DATA SHOWN:
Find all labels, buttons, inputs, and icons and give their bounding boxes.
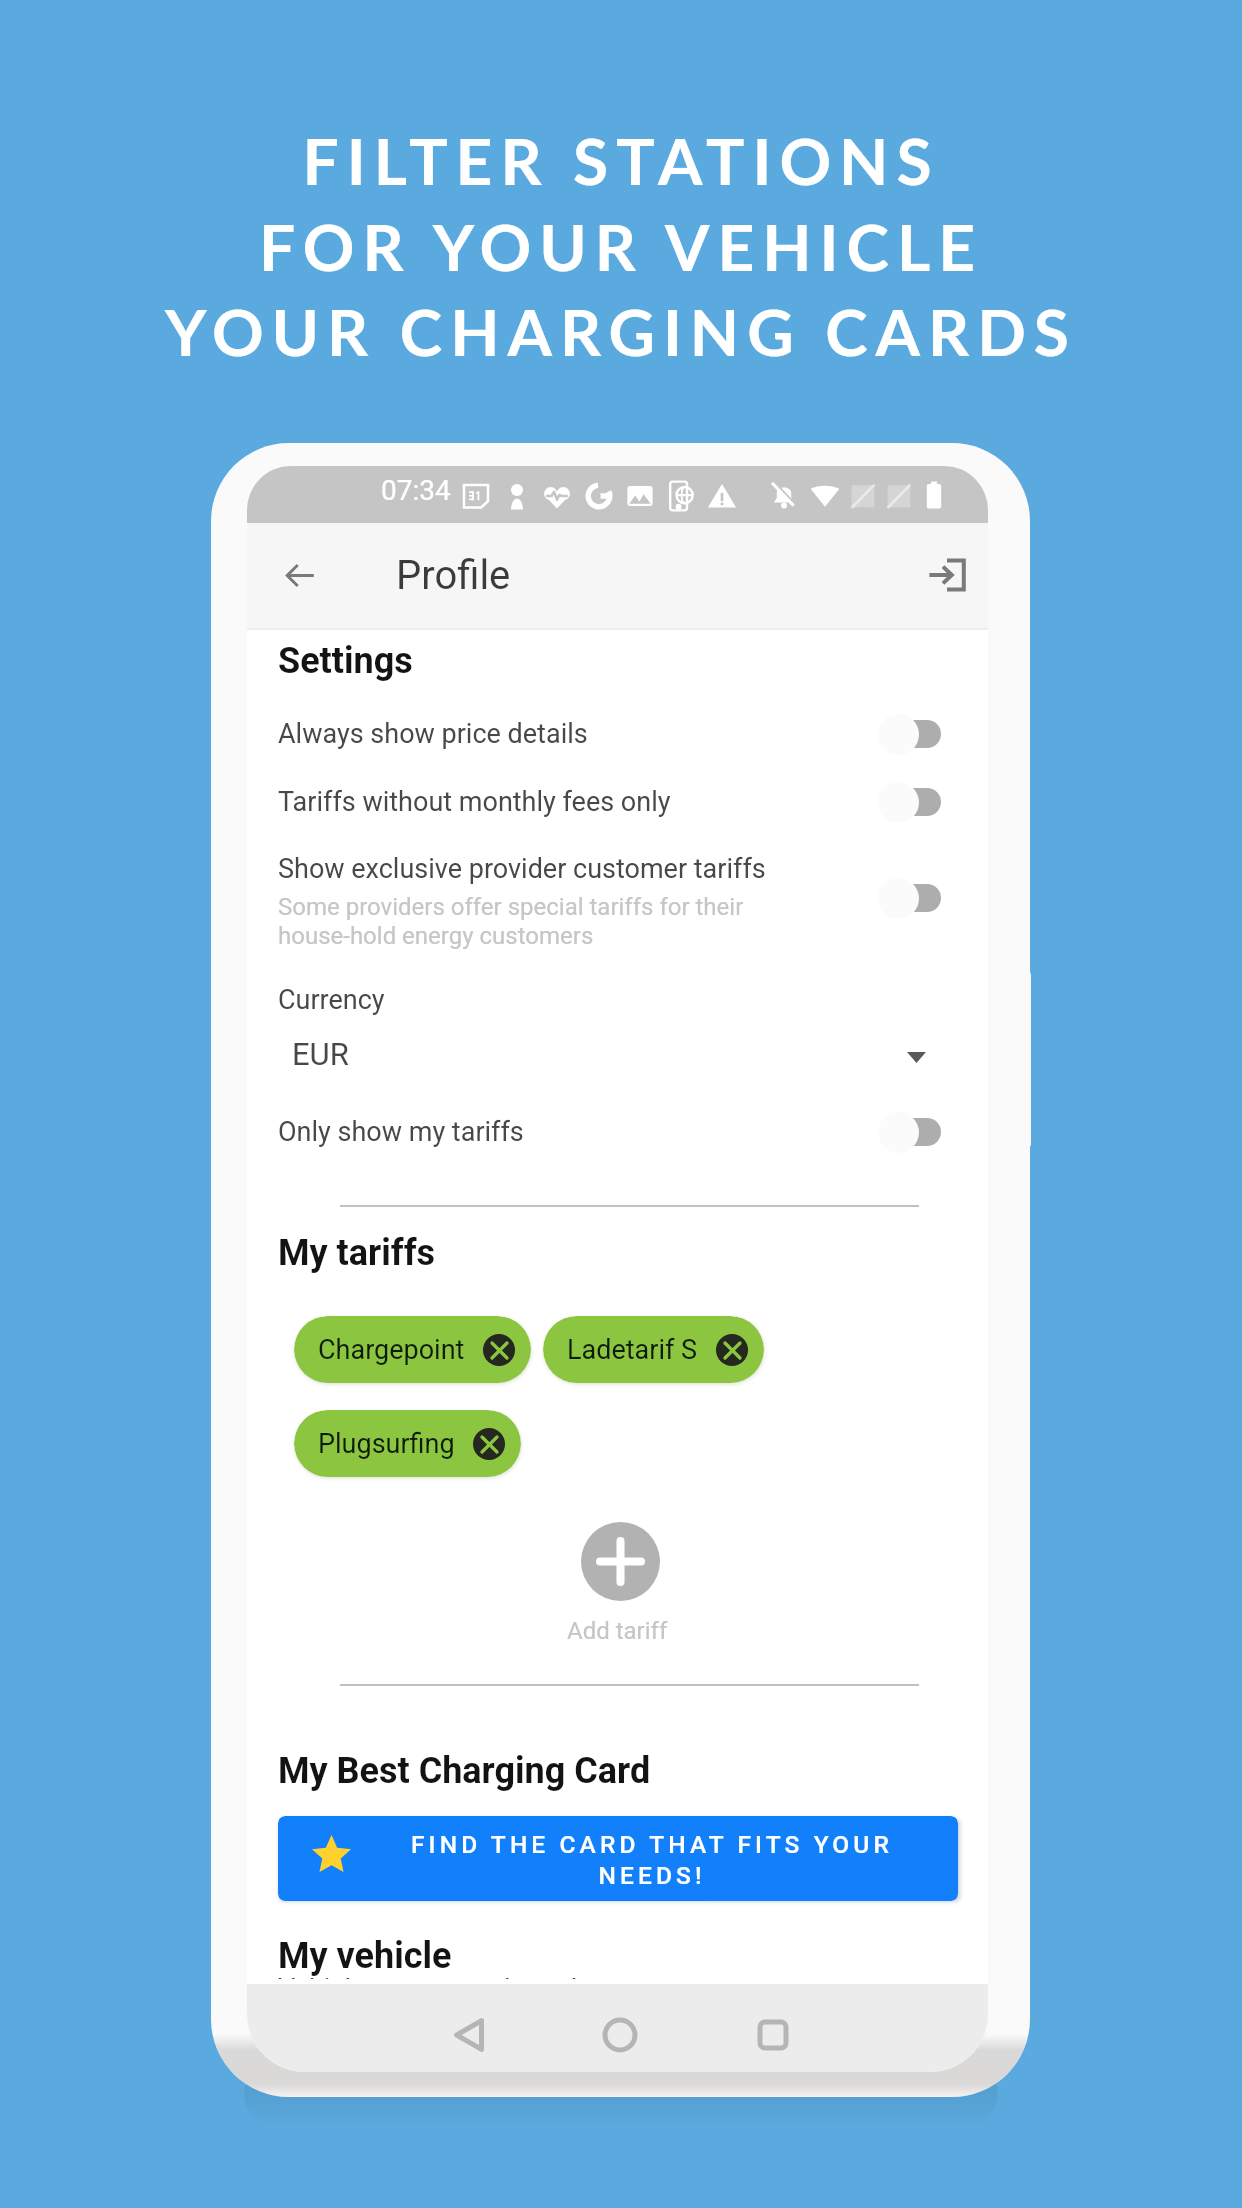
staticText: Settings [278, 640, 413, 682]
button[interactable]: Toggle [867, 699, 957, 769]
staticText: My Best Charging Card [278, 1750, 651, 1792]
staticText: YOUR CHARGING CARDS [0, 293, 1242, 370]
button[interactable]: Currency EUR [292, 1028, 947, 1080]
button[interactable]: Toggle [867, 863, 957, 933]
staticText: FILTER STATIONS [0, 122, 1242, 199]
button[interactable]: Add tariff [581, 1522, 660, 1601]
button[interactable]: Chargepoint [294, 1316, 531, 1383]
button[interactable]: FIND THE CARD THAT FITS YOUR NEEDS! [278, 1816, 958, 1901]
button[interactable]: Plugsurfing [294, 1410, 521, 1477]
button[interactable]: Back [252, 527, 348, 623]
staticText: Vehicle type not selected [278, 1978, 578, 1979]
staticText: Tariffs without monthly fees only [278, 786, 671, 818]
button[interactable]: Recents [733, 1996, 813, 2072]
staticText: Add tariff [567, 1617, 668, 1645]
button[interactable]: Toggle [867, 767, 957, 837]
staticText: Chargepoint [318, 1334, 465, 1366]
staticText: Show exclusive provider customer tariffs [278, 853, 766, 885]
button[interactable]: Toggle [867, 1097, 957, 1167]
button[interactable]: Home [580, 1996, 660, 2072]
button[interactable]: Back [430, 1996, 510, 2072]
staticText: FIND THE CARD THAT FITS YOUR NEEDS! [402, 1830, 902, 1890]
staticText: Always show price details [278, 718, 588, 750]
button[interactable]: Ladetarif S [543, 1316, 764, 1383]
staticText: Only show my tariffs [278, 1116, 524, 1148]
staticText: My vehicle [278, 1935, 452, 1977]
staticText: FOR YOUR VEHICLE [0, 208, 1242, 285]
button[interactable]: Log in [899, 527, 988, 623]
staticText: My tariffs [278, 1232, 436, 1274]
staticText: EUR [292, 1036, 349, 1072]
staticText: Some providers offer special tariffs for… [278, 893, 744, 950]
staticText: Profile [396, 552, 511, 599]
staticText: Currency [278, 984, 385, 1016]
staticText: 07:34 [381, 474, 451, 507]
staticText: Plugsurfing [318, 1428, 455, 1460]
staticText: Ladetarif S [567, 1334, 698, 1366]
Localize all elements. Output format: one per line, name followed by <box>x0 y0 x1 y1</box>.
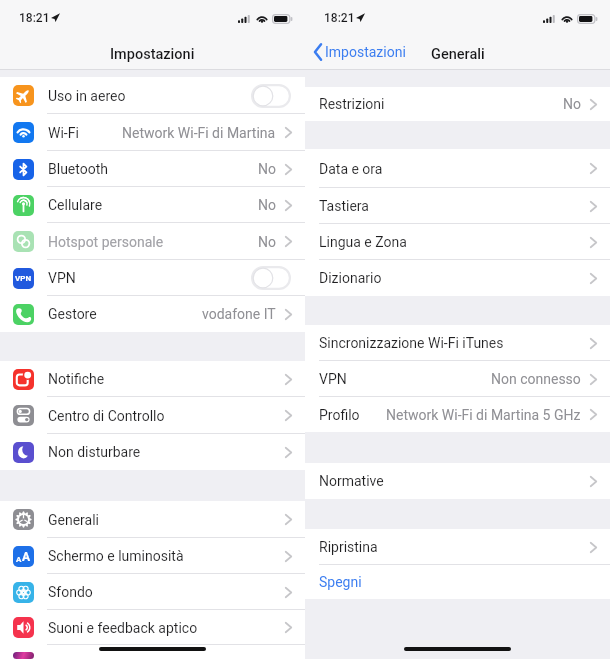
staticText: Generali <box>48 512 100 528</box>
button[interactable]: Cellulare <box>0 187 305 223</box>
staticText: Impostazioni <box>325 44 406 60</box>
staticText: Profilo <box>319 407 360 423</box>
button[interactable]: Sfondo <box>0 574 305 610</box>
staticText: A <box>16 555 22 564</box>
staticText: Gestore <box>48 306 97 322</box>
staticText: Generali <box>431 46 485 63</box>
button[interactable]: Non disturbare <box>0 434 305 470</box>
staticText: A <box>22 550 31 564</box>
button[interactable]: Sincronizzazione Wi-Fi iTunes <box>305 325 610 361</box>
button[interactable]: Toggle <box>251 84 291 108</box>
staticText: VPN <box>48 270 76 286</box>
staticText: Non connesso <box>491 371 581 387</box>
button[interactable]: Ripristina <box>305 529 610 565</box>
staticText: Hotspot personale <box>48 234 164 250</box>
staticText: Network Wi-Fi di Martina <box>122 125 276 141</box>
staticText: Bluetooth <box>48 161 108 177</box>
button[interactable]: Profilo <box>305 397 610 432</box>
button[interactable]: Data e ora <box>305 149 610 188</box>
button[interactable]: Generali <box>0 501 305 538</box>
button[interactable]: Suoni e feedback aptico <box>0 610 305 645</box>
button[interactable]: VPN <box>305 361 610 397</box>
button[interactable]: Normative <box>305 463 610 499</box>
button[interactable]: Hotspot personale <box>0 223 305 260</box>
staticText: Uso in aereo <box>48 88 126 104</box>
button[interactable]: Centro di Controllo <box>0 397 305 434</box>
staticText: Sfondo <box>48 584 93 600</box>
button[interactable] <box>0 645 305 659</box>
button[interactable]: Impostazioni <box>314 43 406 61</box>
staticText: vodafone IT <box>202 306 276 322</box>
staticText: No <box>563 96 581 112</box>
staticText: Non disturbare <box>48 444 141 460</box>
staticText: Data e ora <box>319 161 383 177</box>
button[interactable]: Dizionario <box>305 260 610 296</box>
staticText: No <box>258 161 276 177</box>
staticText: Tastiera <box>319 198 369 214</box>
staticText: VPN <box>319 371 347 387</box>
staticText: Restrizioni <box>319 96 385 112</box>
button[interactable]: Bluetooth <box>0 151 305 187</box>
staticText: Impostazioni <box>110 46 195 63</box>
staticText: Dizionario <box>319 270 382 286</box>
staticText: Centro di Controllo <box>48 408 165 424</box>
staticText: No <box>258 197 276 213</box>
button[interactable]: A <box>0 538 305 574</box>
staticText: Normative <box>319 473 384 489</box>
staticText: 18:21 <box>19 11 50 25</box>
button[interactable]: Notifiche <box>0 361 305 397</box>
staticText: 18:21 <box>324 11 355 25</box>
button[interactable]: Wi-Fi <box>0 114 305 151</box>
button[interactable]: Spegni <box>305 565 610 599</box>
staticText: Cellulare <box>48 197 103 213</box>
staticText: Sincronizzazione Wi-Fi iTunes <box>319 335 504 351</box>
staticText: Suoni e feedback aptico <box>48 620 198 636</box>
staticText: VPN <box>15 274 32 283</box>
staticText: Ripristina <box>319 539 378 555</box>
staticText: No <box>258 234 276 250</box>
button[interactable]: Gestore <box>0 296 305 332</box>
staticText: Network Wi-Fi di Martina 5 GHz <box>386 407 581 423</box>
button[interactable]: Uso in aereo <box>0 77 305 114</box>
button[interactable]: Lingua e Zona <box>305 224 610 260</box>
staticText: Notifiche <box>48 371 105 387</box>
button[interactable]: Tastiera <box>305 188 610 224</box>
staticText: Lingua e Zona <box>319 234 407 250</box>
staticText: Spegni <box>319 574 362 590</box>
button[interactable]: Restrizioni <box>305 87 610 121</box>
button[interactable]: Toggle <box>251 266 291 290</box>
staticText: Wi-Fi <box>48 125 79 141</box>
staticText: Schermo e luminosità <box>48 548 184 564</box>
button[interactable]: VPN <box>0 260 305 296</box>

WORK TO BE COMPLETED:
Only an exact copy of the records counts as an answer. Leave out the images.

TASK RESULT:
Find all labels, buttons, inputs, and icons and give their bounding boxes.
staticText: Settings [278, 640, 413, 682]
button[interactable]: Toggle [867, 699, 957, 769]
staticText: My Best Charging Card [278, 1750, 651, 1792]
staticText: YOUR CHARGING CARDS [0, 293, 1242, 370]
button[interactable]: Currency EUR [292, 1028, 947, 1080]
button[interactable]: Toggle [867, 863, 957, 933]
staticText: FILTER STATIONS [0, 122, 1242, 199]
button[interactable]: Add tariff [581, 1522, 660, 1601]
button[interactable]: Chargepoint [294, 1316, 531, 1383]
button[interactable]: FIND THE CARD THAT FITS YOUR NEEDS! [278, 1816, 958, 1901]
button[interactable]: Plugsurfing [294, 1410, 521, 1477]
button[interactable]: Back [252, 527, 348, 623]
staticText: Vehicle type not selected [278, 1978, 578, 1979]
staticText: Tariffs without monthly fees only [278, 786, 671, 818]
button[interactable]: Recents [733, 1996, 813, 2072]
staticText: Add tariff [567, 1617, 668, 1645]
button[interactable]: Toggle [867, 767, 957, 837]
staticText: Chargepoint [318, 1334, 465, 1366]
staticText: Show exclusive provider customer tariffs [278, 853, 766, 885]
button[interactable]: Toggle [867, 1097, 957, 1167]
button[interactable]: Home [580, 1996, 660, 2072]
button[interactable]: Back [430, 1996, 510, 2072]
staticText: FIND THE CARD THAT FITS YOUR NEEDS! [402, 1830, 902, 1890]
staticText: Always show price details [278, 718, 588, 750]
button[interactable]: Ladetarif S [543, 1316, 764, 1383]
staticText: Only show my tariffs [278, 1116, 524, 1148]
staticText: My vehicle [278, 1935, 452, 1977]
staticText: FOR YOUR VEHICLE [0, 208, 1242, 285]
button[interactable]: Log in [899, 527, 988, 623]
staticText: My tariffs [278, 1232, 436, 1274]
staticText: EUR [292, 1036, 349, 1072]
staticText: Some providers offer special tariffs for… [278, 893, 744, 950]
staticText: Profile [396, 552, 511, 599]
staticText: Currency [278, 984, 385, 1016]
staticText: 07:34 [381, 474, 451, 507]
staticText: Plugsurfing [318, 1428, 455, 1460]
staticText: Ladetarif S [567, 1334, 698, 1366]
Localize all elements. Output format: one per line, name followed by <box>x0 y0 x1 y1</box>.
staticText: Generali <box>48 512 100 528</box>
button[interactable]: Cellulare <box>0 187 305 223</box>
staticText: Impostazioni <box>325 44 406 60</box>
staticText: Profilo <box>319 407 360 423</box>
button[interactable]: Sfondo <box>0 574 305 610</box>
staticText: A <box>16 555 22 564</box>
staticText: Gestore <box>48 306 97 322</box>
staticText: Generali <box>431 46 485 63</box>
button[interactable]: Non disturbare <box>0 434 305 470</box>
staticText: A <box>22 550 31 564</box>
button[interactable]: Sincronizzazione Wi-Fi iTunes <box>305 325 610 361</box>
button[interactable]: Toggle <box>251 84 291 108</box>
staticText: VPN <box>48 270 76 286</box>
staticText: Non connesso <box>491 371 581 387</box>
button[interactable]: Ripristina <box>305 529 610 565</box>
staticText: Hotspot personale <box>48 234 164 250</box>
staticText: Network Wi-Fi di Martina <box>122 125 276 141</box>
staticText: Bluetooth <box>48 161 108 177</box>
button[interactable]: Profilo <box>305 397 610 432</box>
button[interactable]: Data e ora <box>305 149 610 188</box>
button[interactable]: Generali <box>0 501 305 538</box>
button[interactable]: Suoni e feedback aptico <box>0 610 305 645</box>
button[interactable]: VPN <box>305 361 610 397</box>
button[interactable]: Normative <box>305 463 610 499</box>
button[interactable]: Hotspot personale <box>0 223 305 260</box>
staticText: Uso in aereo <box>48 88 126 104</box>
button[interactable]: Centro di Controllo <box>0 397 305 434</box>
staticText: Sfondo <box>48 584 93 600</box>
button[interactable] <box>0 645 305 659</box>
button[interactable]: Impostazioni <box>314 43 406 61</box>
staticText: vodafone IT <box>202 306 276 322</box>
staticText: No <box>563 96 581 112</box>
staticText: Non disturbare <box>48 444 141 460</box>
staticText: Data e ora <box>319 161 383 177</box>
button[interactable]: Dizionario <box>305 260 610 296</box>
staticText: No <box>258 161 276 177</box>
staticText: Tastiera <box>319 198 369 214</box>
staticText: VPN <box>319 371 347 387</box>
staticText: Restrizioni <box>319 96 385 112</box>
button[interactable]: Bluetooth <box>0 151 305 187</box>
staticText: Impostazioni <box>110 46 195 63</box>
staticText: Dizionario <box>319 270 382 286</box>
staticText: Centro di Controllo <box>48 408 165 424</box>
staticText: No <box>258 197 276 213</box>
button[interactable]: A <box>0 538 305 574</box>
staticText: Normative <box>319 473 384 489</box>
staticText: 18:21 <box>19 11 50 25</box>
button[interactable]: Notifiche <box>0 361 305 397</box>
staticText: 18:21 <box>324 11 355 25</box>
button[interactable]: Wi-Fi <box>0 114 305 151</box>
button[interactable]: Spegni <box>305 565 610 599</box>
staticText: Cellulare <box>48 197 103 213</box>
staticText: Sincronizzazione Wi-Fi iTunes <box>319 335 504 351</box>
staticText: Suoni e feedback aptico <box>48 620 198 636</box>
staticText: VPN <box>15 274 32 283</box>
staticText: Ripristina <box>319 539 378 555</box>
staticText: No <box>258 234 276 250</box>
button[interactable]: Gestore <box>0 296 305 332</box>
staticText: Network Wi-Fi di Martina 5 GHz <box>386 407 581 423</box>
button[interactable]: Uso in aereo <box>0 77 305 114</box>
button[interactable]: Lingua e Zona <box>305 224 610 260</box>
staticText: Notifiche <box>48 371 105 387</box>
button[interactable]: Tastiera <box>305 188 610 224</box>
staticText: Lingua e Zona <box>319 234 407 250</box>
staticText: Spegni <box>319 574 362 590</box>
button[interactable]: Restrizioni <box>305 87 610 121</box>
button[interactable]: Toggle <box>251 266 291 290</box>
staticText: Wi-Fi <box>48 125 79 141</box>
staticText: Schermo e luminosità <box>48 548 184 564</box>
button[interactable]: VPN <box>0 260 305 296</box>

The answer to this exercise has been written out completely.